Nirvana Effect

36



Edward ran. He concentrated on getting every iota of momentum possible out of his leg muscles. He pushed with all his might. He had to catch up with that boy. Tomy had a head start, but Edward was closing on him. Though the Onge boy had been raised running the jungles, Edward had the trance and longer legs.

The boy darted behind bushes and plunged through underbrush. If he got out of eyesight long enough, he could hide. Then Edward would be one step behind Mahanta again. Dangerous. Gotta get him.

Edward felt the sharp thorns of plants ripping at his skin. He stumbled, but managed to launch himself back up without slowing his pace.

For a moment Edward lost him. Tomy was out of sight, and all Edward had to track was the swaying of vines and limbs in the boy’s wake.

Their chase had taken them deep into the jungle, where the moon had a harder time piercing the treetops. Even with his trance vision, Edward had a hard time seeing what was ahead of him.

He forced his eyes to dilate further as he ran, so that he could pick up motion more easily but caught less detail. Edward didn’t feel the fear he’d felt during his first nighttime race into the jungle. Rather, he felt calm, detached, as though he were playing a game of cat and mouse.

He heard moving water, some sort of stream. He kept following the branches whipping back, the leaves waving under the moonlight. It was harder to hear the footsteps and the boy’s path because of the water, but he could still make it out.

He started being able to hear the boy’s breathing. Edward was getting closer, still, but the jungle was growing thicker. He strained his eyes to catch a glimpse of that boy’s dirty shirt and dark skin.

The finer calculations of his predicament were starting to enter rapidly into Edward’s mind.

The spear.

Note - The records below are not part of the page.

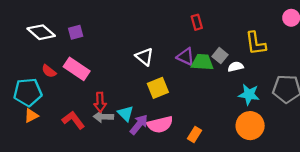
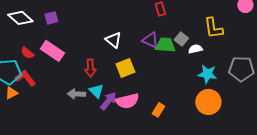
red arrow: (100, 102) -> (90, 68), moved
red L-shape: (73, 120) -> (25, 78), moved

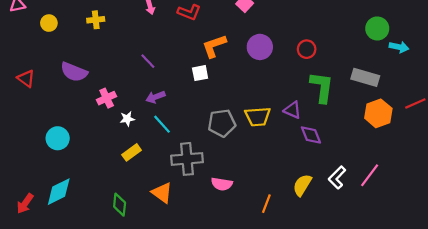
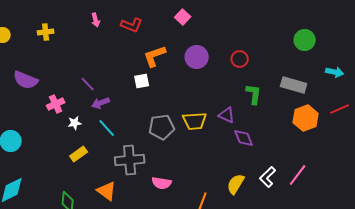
cyan arrow: (399, 47) -> (335, 72), moved
purple line: (148, 61) -> (88, 84), moved
green L-shape: (322, 87) -> (254, 94), size x0.7

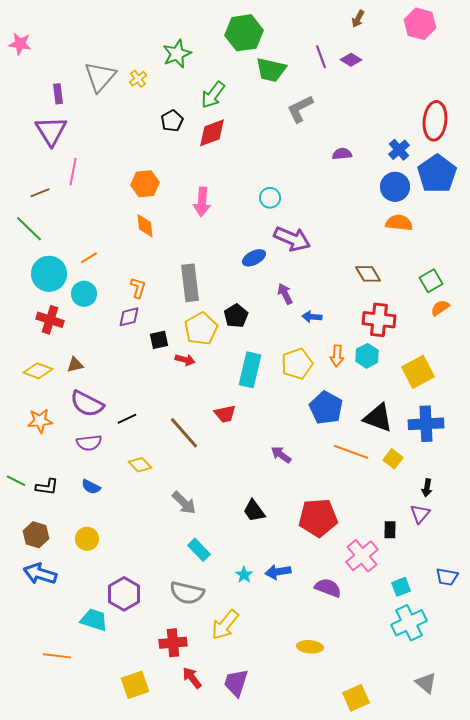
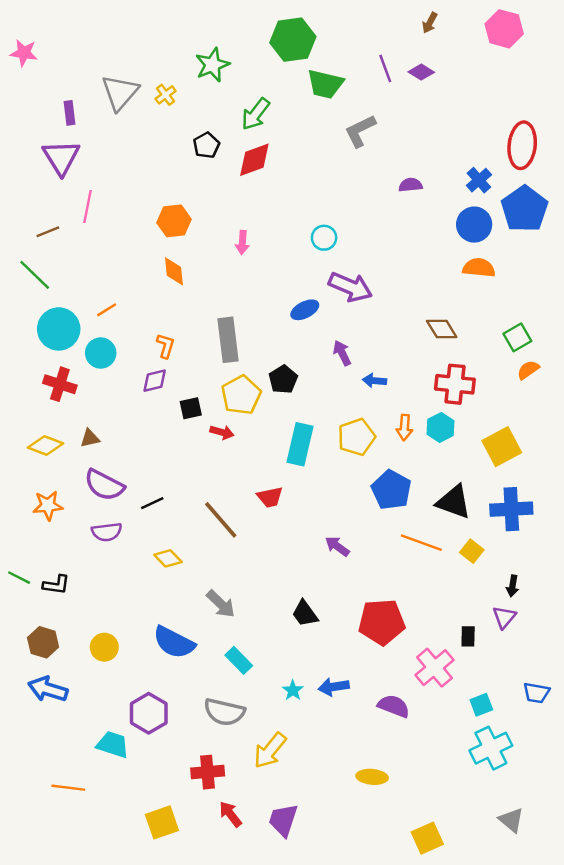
pink arrow: (202, 202) -> (242, 243), size x0.7
blue semicircle: (91, 487) -> (174, 642), moved, size x1.8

That flash of metal had been a spear. He had to keep the boy on the run, or else Edward might have Tomy’s weapon run through his gut.

Edward heard Tomy shout. He was close. Edward lunged through a wall of brush, pushing hard into the jungle floor for more leverage.

There was no leverage. His foot pumped through the empty air.

He gasped. His right leg plunged downward. His left knee smashed into the ground and then he was flipping in the air. Directly below was water shimmering by the moon. It was a thirty foot drop to a rocky bed. The jungle stream had carved a gorge into the bedrock.

Edward stopped time. At least, that was how his sense channels perceived it. He could think so much more rapidly than the events unfolding that he may as well have been suspended in the air for an hour. His mind took in everything. The rocks below. Tomy on the ground near the water, hurt, dragging himself up. The spear on the other side of the water.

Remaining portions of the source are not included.